Luna 16 and the Hungarians: a bit of Moon dust in Budapest
While NASA and the Americans were doing their best to fulfill John F. Kennedy’s promise and go to the Moon by the end of the sixties – and possibly get back as well –, the Soviets were approaching the problem from a more practical and cheaper angle: they put away with man, and focused on the robot. When speaking of the Moon landing we usually recall the arrival of the Apollos there and almost everybody remembers Neil Armstrong’s words and steps. The Soviet Luna program – while producing remarkable results – was less successful in reaching the planet’s public. Not even us, Hungarians, who were actually involved in it – in a very exciting way.
The pearl of the program was undoubtedly the Luna 16: the first robotic probe that successfully fulfilled the mission and returned the first lunar sample. Otherwise it was the third in the row, having been preceded by Apollo 11 and Apollo 12.
The portrait of Luna 16
The space vehicle consisted of an ascent and descent stage. The latter was a cylindrical tool with four protruding legs, fuel tank, radar and a double descent engine. The main descent engine slowed down the spacecraft until the cutoff. This was determined by the onboard computer and based on the altitude and speed data. The ascent stage was a smaller cylinder with a rounded top. And there was the point: the hermetically closed sample container. The Luna 16 was also equipped with a television camera, temperature monitor, telecommunication tools and an extendable drilling rig for the collection of the lunar soil sample.
The voyage of Luna 16 was unfolding according to plans, and on 17 September 1970 it entered lunar orbit. It spent three days there, but was by no means idle: it was examining the gravitation of the Moon. Then on 20 September it started to descend on the Moon. The main descent engine cut off at the altitude of 20 meters, then at two meters it arrived with a free-fall. At the Sea of Fertility, approximately 200 meters west of the Webb crater it performed the soft landing in about six minutes. That was the point when Luna 16 already deserved to enter the history books, as this was the first Moon landing in the dark as the Sun had set about 60 hours earlier.

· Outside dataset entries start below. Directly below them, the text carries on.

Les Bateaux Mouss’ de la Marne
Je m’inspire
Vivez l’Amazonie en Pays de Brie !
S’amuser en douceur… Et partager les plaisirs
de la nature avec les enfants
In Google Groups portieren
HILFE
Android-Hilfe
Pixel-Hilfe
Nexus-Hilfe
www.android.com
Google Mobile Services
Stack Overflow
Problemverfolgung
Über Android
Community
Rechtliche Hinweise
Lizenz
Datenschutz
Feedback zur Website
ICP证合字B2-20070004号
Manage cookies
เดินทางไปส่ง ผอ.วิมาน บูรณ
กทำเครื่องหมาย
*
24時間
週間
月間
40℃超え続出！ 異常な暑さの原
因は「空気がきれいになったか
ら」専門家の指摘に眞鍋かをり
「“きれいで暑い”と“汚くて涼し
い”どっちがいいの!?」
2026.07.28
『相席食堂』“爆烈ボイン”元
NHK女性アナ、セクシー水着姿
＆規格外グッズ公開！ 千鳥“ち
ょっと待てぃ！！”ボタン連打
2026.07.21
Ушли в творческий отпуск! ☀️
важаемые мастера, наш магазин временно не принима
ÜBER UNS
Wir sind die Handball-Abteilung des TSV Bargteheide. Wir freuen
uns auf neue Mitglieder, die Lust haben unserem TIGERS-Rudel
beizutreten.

One hour later Luna 16 got down to work. The automatic drill reached 35 centimeters when it was stopped by harder rock. The soil sample was extracted and then placed in the container. After 26 hours and 25 minutes on the Moon, Luna 16 returned to Earth. The capsule landed on 24 September in Kazakhstan, 80 kilometers southeast of the city of Dzhezkazgan. With Luna 16 105 grams of lunar soil arrived on Earth. And now the Hungarians had an assignment.

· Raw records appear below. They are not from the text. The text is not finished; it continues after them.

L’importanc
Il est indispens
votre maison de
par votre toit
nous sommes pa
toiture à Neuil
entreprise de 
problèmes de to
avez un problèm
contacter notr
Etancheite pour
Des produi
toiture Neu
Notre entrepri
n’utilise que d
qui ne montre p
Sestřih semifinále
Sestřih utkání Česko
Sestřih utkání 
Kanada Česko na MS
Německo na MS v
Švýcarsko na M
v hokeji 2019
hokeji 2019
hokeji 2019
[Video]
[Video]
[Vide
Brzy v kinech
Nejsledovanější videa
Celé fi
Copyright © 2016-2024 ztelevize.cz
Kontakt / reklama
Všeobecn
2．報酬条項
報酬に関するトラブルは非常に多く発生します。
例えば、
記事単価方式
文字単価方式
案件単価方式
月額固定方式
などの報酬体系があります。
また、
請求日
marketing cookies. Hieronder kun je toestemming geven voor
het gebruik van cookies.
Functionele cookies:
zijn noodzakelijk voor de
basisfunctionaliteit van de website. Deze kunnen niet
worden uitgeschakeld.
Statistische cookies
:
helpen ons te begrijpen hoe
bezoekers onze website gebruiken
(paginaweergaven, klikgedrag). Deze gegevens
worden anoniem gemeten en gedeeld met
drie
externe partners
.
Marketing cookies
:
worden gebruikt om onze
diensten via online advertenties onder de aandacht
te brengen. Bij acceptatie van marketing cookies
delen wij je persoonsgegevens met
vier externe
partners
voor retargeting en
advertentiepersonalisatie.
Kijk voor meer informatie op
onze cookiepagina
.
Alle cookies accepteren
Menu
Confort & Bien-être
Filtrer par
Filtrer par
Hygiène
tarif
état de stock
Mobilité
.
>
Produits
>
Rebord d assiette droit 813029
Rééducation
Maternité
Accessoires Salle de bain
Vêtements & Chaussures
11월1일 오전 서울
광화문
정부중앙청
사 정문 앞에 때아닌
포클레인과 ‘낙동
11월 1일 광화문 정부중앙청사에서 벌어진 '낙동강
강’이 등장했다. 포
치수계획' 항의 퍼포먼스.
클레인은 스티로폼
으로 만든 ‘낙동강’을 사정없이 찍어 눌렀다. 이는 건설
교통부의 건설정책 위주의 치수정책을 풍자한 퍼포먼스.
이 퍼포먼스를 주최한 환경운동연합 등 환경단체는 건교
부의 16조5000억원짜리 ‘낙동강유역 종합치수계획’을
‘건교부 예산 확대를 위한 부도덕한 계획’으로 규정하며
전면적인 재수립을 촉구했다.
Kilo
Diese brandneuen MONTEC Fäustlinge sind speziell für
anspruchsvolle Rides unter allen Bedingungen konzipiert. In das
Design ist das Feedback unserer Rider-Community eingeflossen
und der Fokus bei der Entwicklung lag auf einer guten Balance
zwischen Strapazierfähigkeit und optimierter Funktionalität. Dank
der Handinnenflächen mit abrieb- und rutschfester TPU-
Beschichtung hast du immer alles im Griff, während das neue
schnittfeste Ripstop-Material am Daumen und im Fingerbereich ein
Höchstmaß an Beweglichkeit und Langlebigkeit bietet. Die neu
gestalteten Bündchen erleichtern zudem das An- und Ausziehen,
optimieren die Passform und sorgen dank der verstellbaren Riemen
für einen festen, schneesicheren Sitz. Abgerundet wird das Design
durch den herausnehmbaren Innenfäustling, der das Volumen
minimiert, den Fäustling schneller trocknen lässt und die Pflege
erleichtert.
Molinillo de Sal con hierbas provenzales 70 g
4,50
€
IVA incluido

Through the Hungarian lens
The Luna 16/078 sample arrived in a capsule at the Central Research Institute for Physics (KFKI). „They told us, here’s the lunar soil, do every test you can” – recalls László Bakos, a member of the Hungarian research team. The freedom of research was somehow restricted as the sample was not sorted geologically. The task thus could be described a little bit like an accident in the kitchen, when five types of flour get spilled and mixed and you are supposed to define the different types.
The Hungarian team undertook the task of performing the analysis of silicon and oxygen abundances in the sample with the neutron generator at work at the institute. The researchers analyzed the Mössbauer-effect on the sample as well as its REE (Rare Earth Element) content. It was essential to perform these tests without destructing the sample.

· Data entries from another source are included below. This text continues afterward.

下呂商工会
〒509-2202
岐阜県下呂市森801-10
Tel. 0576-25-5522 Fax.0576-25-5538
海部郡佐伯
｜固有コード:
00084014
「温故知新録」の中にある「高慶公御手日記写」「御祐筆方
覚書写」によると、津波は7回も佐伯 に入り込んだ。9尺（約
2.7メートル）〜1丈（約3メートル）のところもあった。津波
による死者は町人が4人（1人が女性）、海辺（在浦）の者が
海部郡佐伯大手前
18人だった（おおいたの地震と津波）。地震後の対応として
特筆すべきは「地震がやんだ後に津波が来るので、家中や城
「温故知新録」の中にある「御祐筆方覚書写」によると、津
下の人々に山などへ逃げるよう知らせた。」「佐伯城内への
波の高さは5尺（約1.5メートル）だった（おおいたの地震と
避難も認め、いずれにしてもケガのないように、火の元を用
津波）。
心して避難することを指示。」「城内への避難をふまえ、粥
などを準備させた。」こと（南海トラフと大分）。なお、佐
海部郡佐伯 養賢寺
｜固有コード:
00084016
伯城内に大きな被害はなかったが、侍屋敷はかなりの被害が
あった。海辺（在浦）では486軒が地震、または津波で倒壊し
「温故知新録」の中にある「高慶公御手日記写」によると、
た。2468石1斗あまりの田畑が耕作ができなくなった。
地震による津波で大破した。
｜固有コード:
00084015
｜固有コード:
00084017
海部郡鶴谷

The most important reason for the arrival of the lunar soil to Hungary was the fact that at KFKI the methods used to analyze the sample were already available. Personal contact played an equally important role, that was one of the reasons the Soviets turned to Hungarian professionals. László Bakos told us that the most exciting part of the assignment was the opportunity to compare their results with the results received from other countries.
Regardless of the Cold War, the lunar samples introduced a positive element in the otherwise chilly Soviet-American relationship: the Soviets exchanged 3 grams of their lunar sample from Luna 16 for 3 grams each of the samples returned by Apollo 11 and 12.